While the research is still in its first phase, DeepMind plans to promote the technology across all Moorfield’s UK hospitals and community clinics, which serve 300,000 patients a year and receive over 1,000 OCT scan referrals every day. Moorfields Eye Hospital and DeepMind Health announced their five-year partnership to explore the potential of AI-applied healthcare technologies in 2016.

This year, DeepMind parent company Google stepped up its efforts to apply advanced AI technology to eye care. In April, the Mountain View tech giant began using AI to treat detect diabetic retinopathy — high blood sugar levels which can result in blindness — at three eye hospitals in India. The company also demonstrated how AI models can use retinal images to predict a patient’s risk of heart attack or stoke.

In the US, FDA approvals for AI in medicine are increasing, according to physician-scientist Eric Topol. The FDA has approved 11 uses of AI in medicine this year comparing to only two last year.
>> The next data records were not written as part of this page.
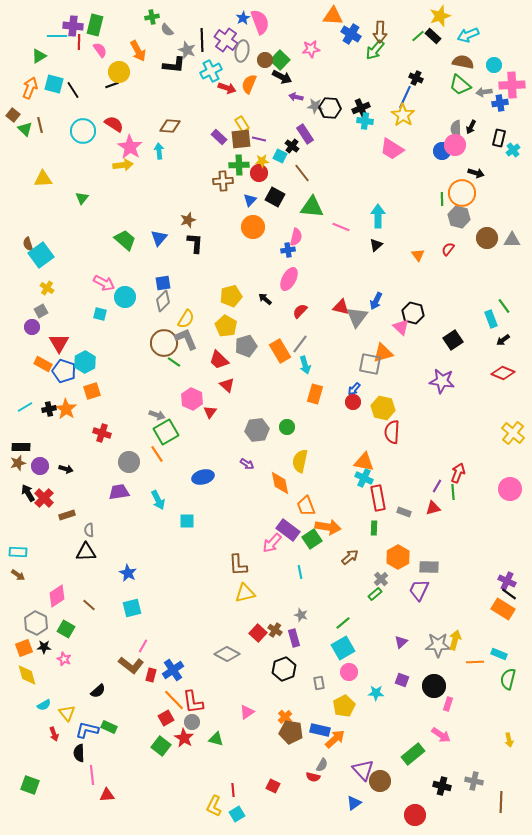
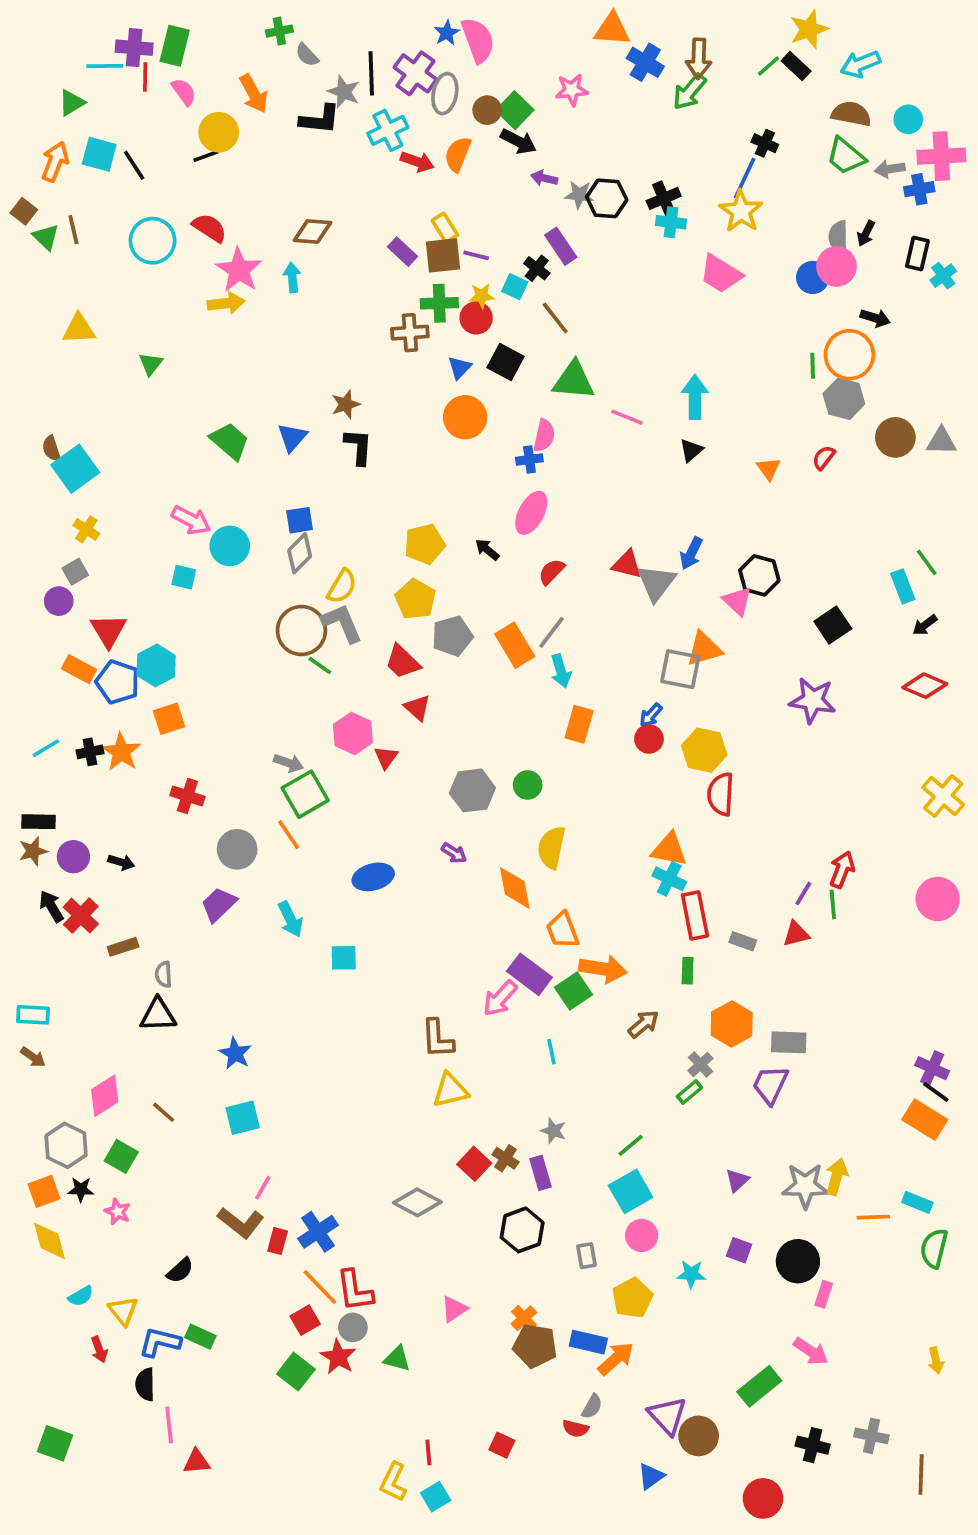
purple trapezoid: (119, 492) -> (219, 904), turned -35

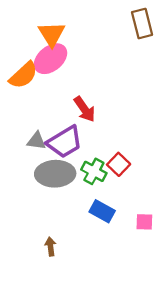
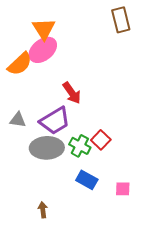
gray triangle: (36, 141) -> (18, 120), moved

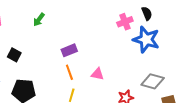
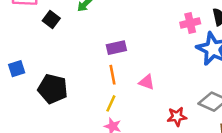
black square: (14, 55) -> (51, 20), moved

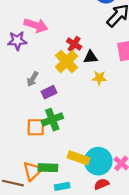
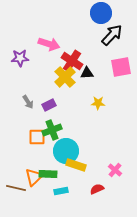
pink arrow: (36, 25) -> (49, 44), moved
red cross: (74, 44) -> (72, 61), size x1.5
yellow star: (99, 78) -> (98, 103), moved
gray arrow: (33, 79) -> (28, 102), moved, turned -64
cyan circle: (98, 161) -> (66, 151), moved

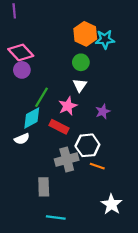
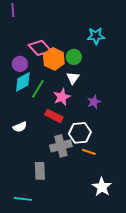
orange hexagon: (85, 34) -> (54, 59), moved
pink diamond: (21, 52) -> (40, 48), moved
cyan diamond: (32, 118) -> (23, 82), moved
cyan line: (56, 217) -> (23, 199), moved

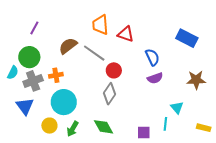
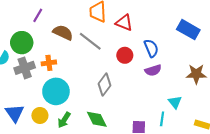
purple line: (34, 28) -> (38, 15), moved
brown semicircle: (68, 46) -> (63, 32), turned 60
red circle: (114, 70) -> (125, 55), moved
blue triangle: (25, 106) -> (15, 113), moved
But recent layoffs at IBM Watson Health are a setback for the AI healthcare market, which is estimated to reach almost US$8 billion by 2022. Founder of Landing.ai and Deeplearning.ai Andrew Ng tweeted: “We need to set realistic expectations. AI will transform industries, but the path is not always obvious.”

Although the new DeepMind paper represents a leap forward for AI in eye health and medicine in general, there are still many obstacles to ultimately transforming patient care with AI.